I’ve decided to leave theatre school and move back home.
I don’t know where my passion went.
I want to write a book. About my life. About myself.
I worry I cannot achieve as I’ve achieved before. I worry that I’ve hit my peak. but it’s still the ascent. This will be a year of rebuilding, be it neural pathways or otherwise. But I suppose it’s all neural pathways in the end. This year is beginning something like 2012, and that was a good year. This will be an even better year. What feels impossible will be made possible. Hope felt impossible, but here we are. Slow rebuilding. Baby steps will take me far. I got up at 7:30 today. I fell asleep in the library afterwards, but some beginnings are rockier than others. Sigh. Sleep regulation. Diet regulation. Discipline. Discipline in all areas. Extreme self-care. I miss living in a nice area. But I’ll have to make due with what I have. Everything has it’s time. Listening to the Fleet Foxes. Maybe I should write an album. Write write write. Write a book of poetry. A poem a day? Ten poems a day? Ha ha. 16, one for each waking hour. So 16 poems a day.

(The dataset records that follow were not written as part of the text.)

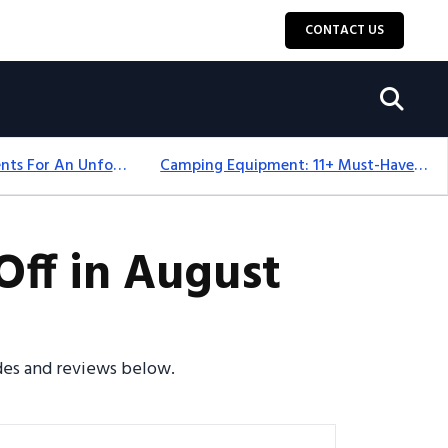
CONTACT US
Top 18+ Camping Tents For An Unforgettable 2025 Adventure
Camping Equipment: 11+ Must-Have Gear And Camping Bundles For 2025
ff in August
odes and reviews below.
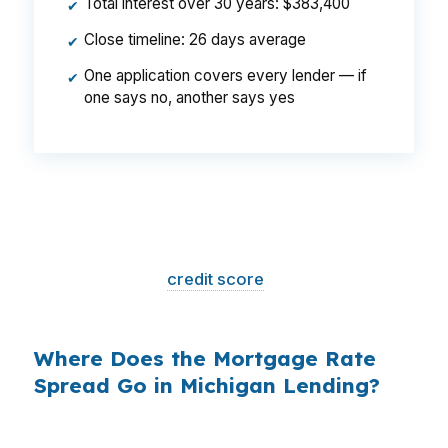
Total interest over 30 years: $383,400
✔
Close timeline: 26 days average
✔
One application covers every lender — if
✔
one says no, another says yes
That is a
$129/month difference
— $1,548
per year, $46,440 over the life of the loan.
Same house. Same loan amount. Same
borrower. Same
credit score
. The only variable
is who shopped the rate.
Where Does the Mortgage Rate
Spread Go in Michigan Lending?
Banks profit on the spread between their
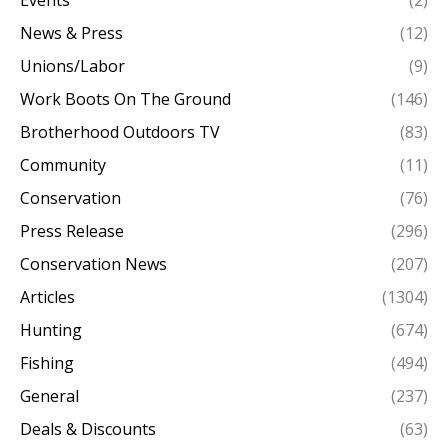
Events
(2)
News & Press
(12)
Unions/Labor
(9)
Work Boots On The Ground
(146)
Brotherhood Outdoors TV
(83)
Community
(11)
Conservation
(76)
Press Release
(296)
Conservation News
(207)
Articles
(1304)
Hunting
(674)
Fishing
(494)
General
(237)
Deals & Discounts
(63)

That’s crazy. One a day makes sense. My mind is easily distracted. I am easily distracted. I am a distraction. I have homework.
Few hour pause.
Watched a documentary about people living with bipolar, Of Two Minds, available on Netflicks. Interesting accounts of peoples experiences. Am wondering what to do with the rest of my life. Will I ever kill myself? If I stay on meds, probably not. Grad school. Possibly. Law school. Possibly. Must finish my undergrad. Must stay alive. Must do more than stay alive. Library cubicle. I slept here. Now odd. Coffee with cream, there is a lot of fat in me. In me. In all good things. I’m wearing long johns. I don’t miss school. I don’t miss sanity. I do somewhat miss insanity, but I know it’s for the better to be apart from it. I have the collected works of Anne Sexton. I have many books I need to read. A book a month, please. Should I move home early? Should I get a hamster? It would be selfish to get a hamster and know I’ll be moving in a few months, to give the little fuzzy away. A few months. It doesn’t seem that bad when I put it like that. I want to write a meaningful blog. I need to be honest, but in all honestly, there is so little to write about. Well, that’s never true. I’m making big decisions. Big steps. In terms of mental illness, I am stable. Not living in great health, but stable. Almost a year since first hospitalization. Wow. Those awful foot slippers. And the terrible food. And the peace of nothing. Treat the next few months like a hospitalization. Just time to be free. Minimal to do. Except I have to cook and clean. But that’s good for me. Very good. I have boxes. I am smiling to myself. Good good. Weight training. That changed me, many years ago. Yoga changed me. Systema. Martial arts. New experiences, key key key.